WHAT IS NEEDED
Take the lines in the listing below from the line with "2026年桃園地景藝術" up to and including the line with "worden. Verandering is" and set them down exactly, skipping pictures and adding nothing.

DATA TO EXAMINE
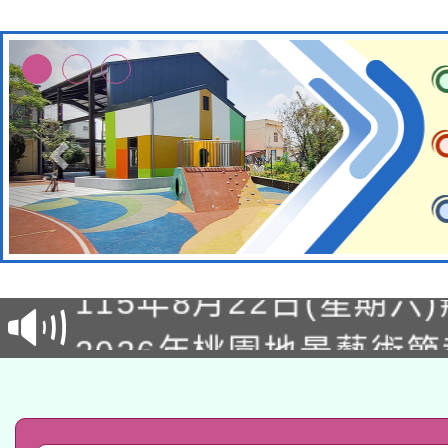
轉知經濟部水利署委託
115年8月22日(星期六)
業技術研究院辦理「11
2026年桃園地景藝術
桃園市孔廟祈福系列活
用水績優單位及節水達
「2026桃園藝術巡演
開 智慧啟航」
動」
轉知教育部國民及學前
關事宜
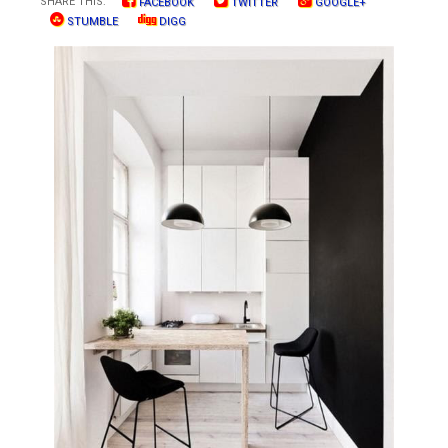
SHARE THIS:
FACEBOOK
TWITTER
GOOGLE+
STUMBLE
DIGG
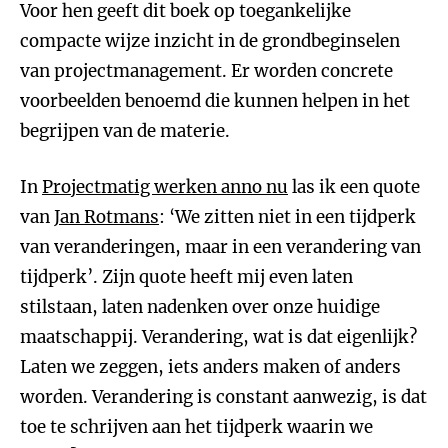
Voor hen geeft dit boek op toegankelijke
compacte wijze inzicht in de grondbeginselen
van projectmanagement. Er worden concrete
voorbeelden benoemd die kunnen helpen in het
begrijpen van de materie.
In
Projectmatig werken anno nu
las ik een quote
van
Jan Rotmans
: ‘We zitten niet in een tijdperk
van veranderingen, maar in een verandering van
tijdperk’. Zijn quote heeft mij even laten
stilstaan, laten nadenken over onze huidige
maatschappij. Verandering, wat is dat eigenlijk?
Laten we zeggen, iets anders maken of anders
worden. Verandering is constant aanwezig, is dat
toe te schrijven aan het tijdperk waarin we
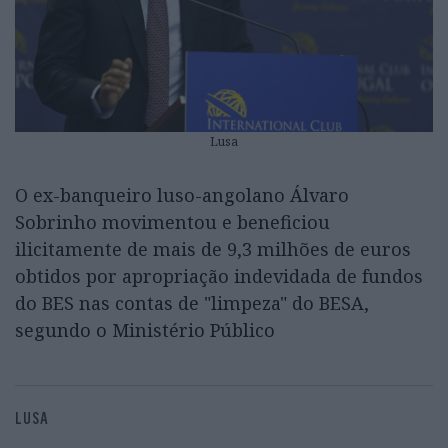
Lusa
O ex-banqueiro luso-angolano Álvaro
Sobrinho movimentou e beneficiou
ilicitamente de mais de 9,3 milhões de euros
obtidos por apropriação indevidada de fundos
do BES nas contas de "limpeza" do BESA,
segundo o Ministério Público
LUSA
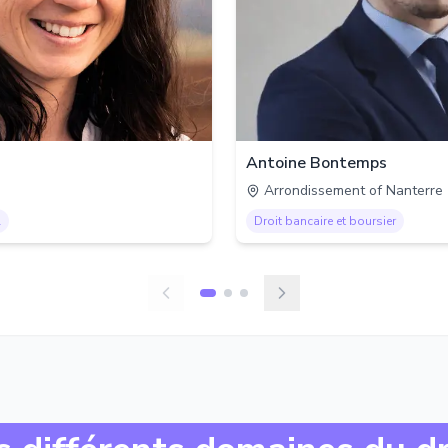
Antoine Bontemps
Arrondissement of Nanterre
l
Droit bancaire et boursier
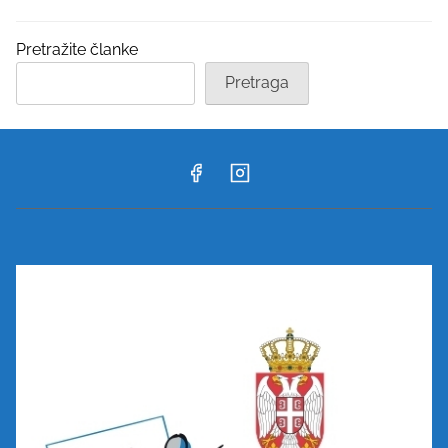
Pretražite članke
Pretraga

==

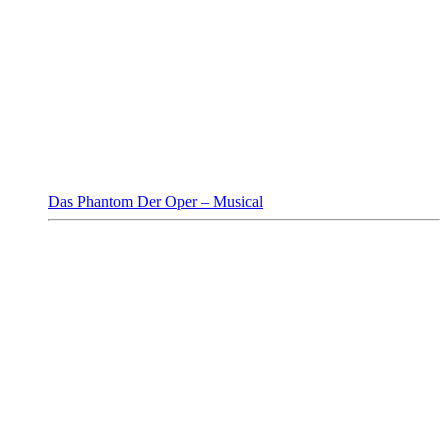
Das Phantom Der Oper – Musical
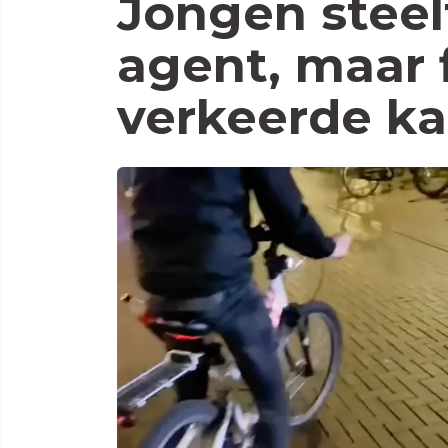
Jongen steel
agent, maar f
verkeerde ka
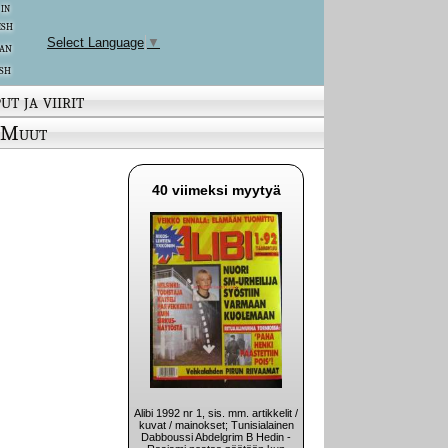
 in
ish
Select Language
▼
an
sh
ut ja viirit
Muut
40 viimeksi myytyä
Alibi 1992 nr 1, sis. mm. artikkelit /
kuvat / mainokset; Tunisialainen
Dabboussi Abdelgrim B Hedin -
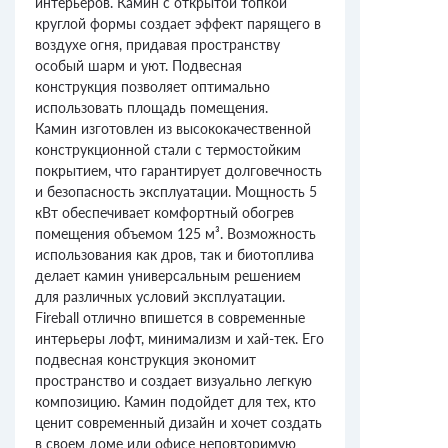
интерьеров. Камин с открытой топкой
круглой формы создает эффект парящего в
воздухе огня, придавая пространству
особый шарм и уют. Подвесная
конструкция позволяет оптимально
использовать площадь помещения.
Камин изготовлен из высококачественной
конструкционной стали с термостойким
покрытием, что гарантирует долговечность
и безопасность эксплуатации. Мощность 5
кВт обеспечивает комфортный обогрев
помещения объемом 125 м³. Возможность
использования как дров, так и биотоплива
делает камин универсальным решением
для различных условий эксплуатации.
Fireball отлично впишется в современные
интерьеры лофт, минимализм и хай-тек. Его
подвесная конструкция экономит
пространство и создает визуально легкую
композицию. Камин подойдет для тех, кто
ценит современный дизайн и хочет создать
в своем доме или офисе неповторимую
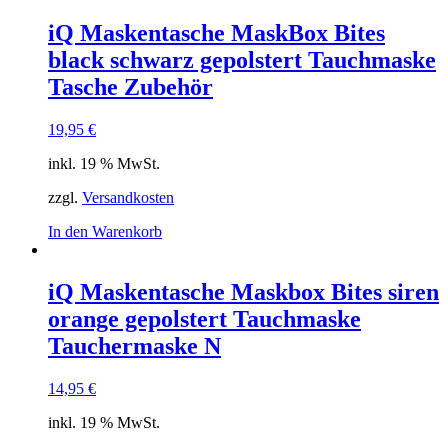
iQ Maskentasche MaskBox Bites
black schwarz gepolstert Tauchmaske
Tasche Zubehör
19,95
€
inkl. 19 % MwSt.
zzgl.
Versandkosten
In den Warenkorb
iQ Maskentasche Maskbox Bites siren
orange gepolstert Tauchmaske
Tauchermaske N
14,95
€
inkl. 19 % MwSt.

WRITTEN ANSWER
2026年桃園地景藝術
桃園市孔廟祈福系列活
用水績優單位及節水達
「2026桃園藝術巡演
開 智慧啟航」
動」
轉知教育部國民及學前
關事宜
SHARE THIS:
FACEBOOK
TWITTER
GOOGLE+
STUMBLE
DIGG
Voor hen geeft dit boek op toegankelijke
compacte wijze inzicht in de grondbeginselen
van projectmanagement. Er worden concrete
voorbeelden benoemd die kunnen helpen in het
begrijpen van de materie.
In
Projectmatig werken anno nu
las ik een quote
van
Jan Rotmans
: ‘We zitten niet in een tijdperk
van veranderingen, maar in een verandering van
tijdperk’. Zijn quote heeft mij even laten
stilstaan, laten nadenken over onze huidige
maatschappij. Verandering, wat is dat eigenlijk?
Laten we zeggen, iets anders maken of anders
worden. Verandering is constant aanwezig, is dat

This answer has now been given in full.